-- Exercise directions --
Look over the listing below and tally the lines in which the word "springen" turns up. Answer with the tally only.

-- Data extract --
++++

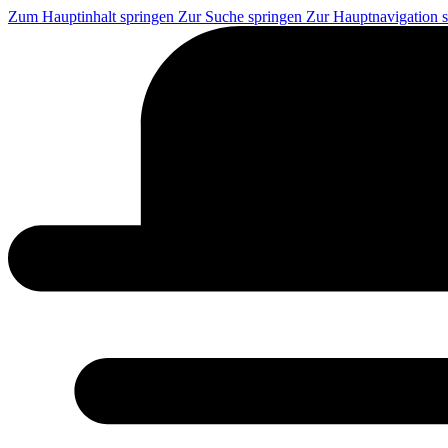
Zum Hauptinhalt springen
Zur Suche springen
Zur Hauptnavigation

++++

-- Answer area --
2